Un indizio è un indizio, due indizi sono una coincidenza, tre indizi sono una prova. Secondo la regola della Maestra del giallo si tratta solo di coincidenza. Eppure, la concomitanza tra il rinvio del phase-out dal carbone e l’esito dell’asta MACSE per l’assegnazione di batterie di accumulo di energia green lascia spazio a più di una semplice casualità.
Veniamo ai fatti. Proprio in questi giorni il Governo sta preparando il dossier per comunicare a Bruxelles che, in aderenza con gli impegni assunti nel 2017 e confermati nell’ultima versione del Piano integrato per l’energia e il clima, Pniec, verrà sospesa la generazione a carbone entro il 31 dicembre. Nel contempo chiede alla Commissione che le 4 centrali a carbone in Italia (Civitavecchia, Brindisi e due in Sardegna) siano mantenute operative seppure non in produzione. Si rinvia il loro smantellamento: le centrali termoelettriche a carbone vengono messe in stand-by considerandole infrastrutture strategiche per la sicurezza energetica nazionale nel caso di un imprevedibile evento geopolitico di interruzione di approvvigionamento di forniture di gas o strozzature nell’import di energia elettrica dalla Francia, Svizzera e in misura minore dalla Slovenia e Austria (17% dei consumi finali nei primi 6 mesi 2025). Non che questi impianti, per un totale di 4.650MW di potenza di cui mille in Sardegna, fossero determinanti nel mix elettrico nazionale.

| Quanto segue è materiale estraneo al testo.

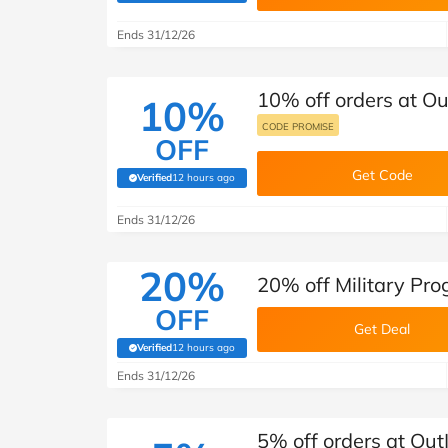
Ends 31/12/26
10% off orders at Ou
10%
CODE PROMISE
OFF
Get Code
Verified
12 hours ago
(verified by Savoo deals team)
Ends 31/12/26
20%
20% off Military Pro
OFF
Get Deal
Verified
12 hours ago
(verified by Savoo deals team)
Ends 31/12/26
5% off orders at Out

Al netto delle centrali di Civitavecchia e Brindisi le quali nell’anno in corso non hanno immesso in rete neppure un megawatt, complessivamente generano meno dell’1% della domanda di elettricità. Tutta la generazione a carbone è concentrata in Sardegna. Ovviamente tenere questi impianti in stand-by, pronte ad accendersi in qualsiasi momento significa riconoscere delle compensazioni agli operatori. Tre sono di proprietà dell’Enel mentre una delle due in Sardegna quella a Fiumesanto appartiene a EP Produzione. Quindi invece di dover portare a bilancio l’oneroso costo dello smantellamento e bonifica dei siti rimandato ad esercizi futuri, affluiranno nelle casse del principale operatore elettrico nazionale le compensazioni per il mantenimento a riserva delle centrali a carbone.

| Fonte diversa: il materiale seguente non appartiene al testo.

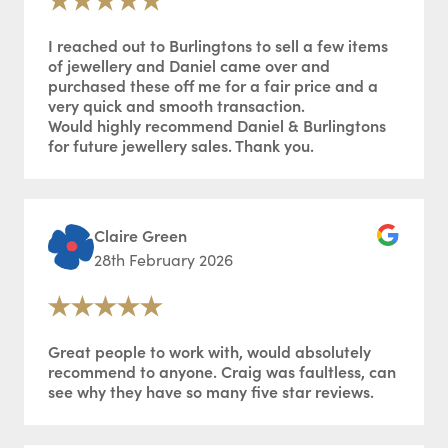
I reached out to Burlingtons to sell a few items
of jewellery and Daniel came over and
purchased these off me for a fair price and a
very quick and smooth transaction.
Would highly recommend Daniel & Burlingtons
for future jewellery sales. Thank you.
Claire Green
28th February 2026
Great people to work with, would absolutely
recommend to anyone. Craig was faultless, can
see why they have so many five star reviews.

La copertura arriverà dalle bollette. Mentre il governo deve trovare un accordo con Bruxelles affinché i territori interessati non siano esclusi dai meccanismi del Just Transition Funds previsti per la riconversione di regioni dipendenti da combustibili fossili. Altro capitolo. Pochi giorni fa alla prima asta per le batterie a supporto dell’integrazione di fonti rinnovabili non programmabile per garantire l’adeguatezza della rete elettrica, l’offerta è stata oltre 4 volte maggiore del fabbisogno richiesto (10GWh) e il prezzo medio ponderato di assegnazione meno della metà del massimo previsto dall’asta (circa13mila €/MWh-anno contro 37mila del premio). Risulta che il principale aggiudicatario sia l’Enel.

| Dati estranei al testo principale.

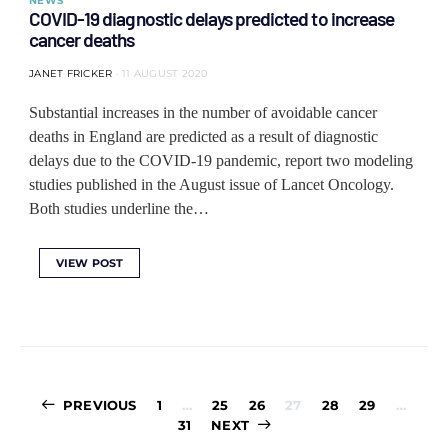
NEWS
COVID-19 diagnostic delays predicted to increase
cancer deaths
JANET FRICKER
11 AUGUST 2020
Substantial increases in the number of avoidable cancer
deaths in England are predicted as a result of diagnostic
delays due to the COVID-19 pandemic, report two modeling
studies published in the August issue of Lancet Oncology.
Both studies underline the…
VIEW POST
Posts
PREVIOUS
1
…
25
26
27
28
29
…
pagination
31
NEXT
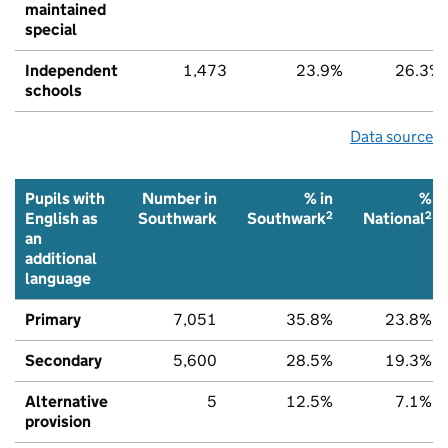
maintained
special
Independent
1,473
23.9%
26.3%
schools
Data source
Pupils with
Number in
% in
%
2
2
English as
Southwark
Southwark
National
an
additional
language
Primary
7,051
35.8%
23.8%
Secondary
5,600
28.5%
19.3%
Alternative
5
12.5%
7.1%
provision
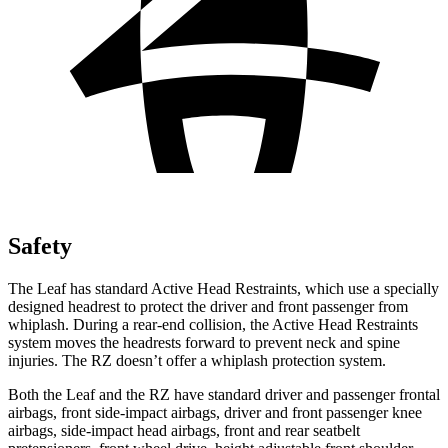
Safety
The Leaf has standard Active Head Restraints, which use a specially
designed headrest to protect the driver and front passenger from
whiplash. During a rear-end collision, the Active Head Restraints
system moves the headrests forward to prevent neck and spine
injuries. The RZ doesn’t offer a whiplash protection system.
Both the Leaf and the RZ have standard driver and passenger frontal
airbags, front side-impact airbags, driver and front passenger knee
airbags, side-impact head airbags, front and rear
seatbelt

Oltre a evidenziare il forte interesse da parte del mercato come ha sottolineato Giuseppina Di Foggia, amministrato delegato di Terna, e scatenare entusiastiche dichiarazioni degli operatori per l’accelerazione di nuove procedure competitive (dovevano essere almeno 2 aste nel 2025 una per le batterie e una per i pompaggi) nell’ambito di accumuli, salvo respingerle per il rinnovo delle concessioni idroelettriche, qualcuno unisce i puntini. Potrebbe esistere un nesso sinallagmatico tra l’ottenimento di compensazioni per tenere a freddo le centrali a carbone e rimandare i costi di decommissioning e l’offerta ultra-competitiva di sistemi di batterie all’asta Macse? Da intendersi esclusivamente come una legittima ottimizzazione del beneficio aziendale.